[WC2010]重建计划
壹、题目描述
简要题意:
给你一棵树,树上每条边有个边权 \(w_i\),你需要选一条简单路径 \(S\) 满足 \(L\le |S|\le R\) 并且最大化
\[\sum_{e\in S}w_e\over |S|
\]
最后输出这个最大平均值,保留三位小数。
贰、题解
都写成这个形式了,\(01\) 分数规划无疑了。
考虑先二分一个值 \(mid\),那么题目转化为:
将所有边权都减去 \(mid\),检查树上是否存在边权和 \(\ge 0\) 的简单路径,并且路径长度在 \([L,R]\) 之间?
考虑淀粉质,维护一个待选端点集合,枚举一个端点,然后在待选集合中选出符合条件的、边权最大的端点,然后检查这条路径权值和是否 \(\ge 0\),这个可以直接单调队列实现。

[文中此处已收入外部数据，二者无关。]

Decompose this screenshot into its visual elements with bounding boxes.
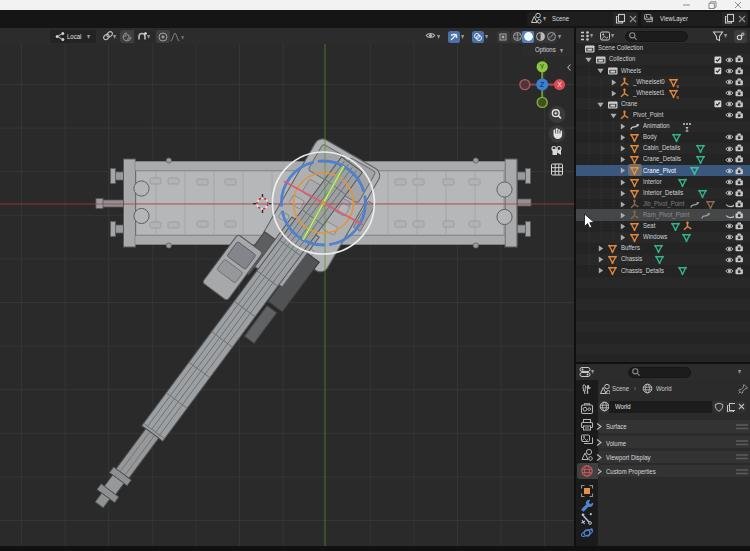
svg-text:s: s: [676, 94, 679, 99]
svg-text:Y: Y: [540, 63, 545, 70]
svg-text:X: X: [557, 81, 562, 88]
svg-text:Z: Z: [540, 81, 545, 88]
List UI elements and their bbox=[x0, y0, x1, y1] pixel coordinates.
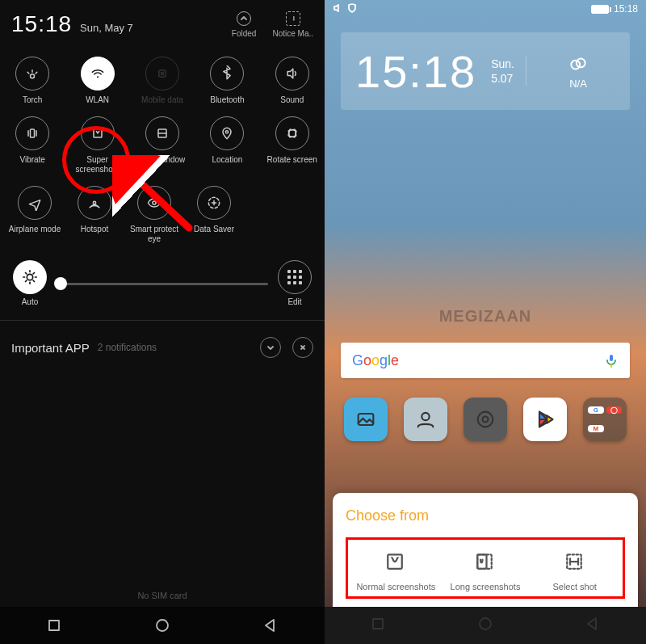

然后枚举完一个子树再把它们加入备选端点即可。
时间复杂度 \(\mathcal O(n\log^2 n)\).
叁、参考代码
/** @author Arextre; その可憐な少女は魔女であり、旅人でした。 ―― そう、私です。 */
#include <bits/stdc++.h>
using namespace std;
#define USING_FREAD
// #define NDEBUG
// #define NCHECK
#include <cassert>
namespace Elaina {
#define rep(i, l, r) for(int i = (l), i##_end_ = (r); i <= i##_end_; ++i)
#define drep(i, l, r) for(int i = (l), i##_end_ = (r); i >= i##_end_; --i)
#define fi first
#define se second
#define mp(a, b) make_pair(a, b)
#define Endl putchar('\n')
#define whole(v) ((v).begin()), ((v).end())
#define bitcnt(s) (__builtin_popcount(s))
#define y0 FUCK_UP
#define y1 MOTHER_FUCKER
#ifdef NCHECK
# define iputs(Content) ((void)0)
# define iprintf(Content, argvs...) ((void)0)
#else
# define iputs(Content) fprintf(stderr, Content)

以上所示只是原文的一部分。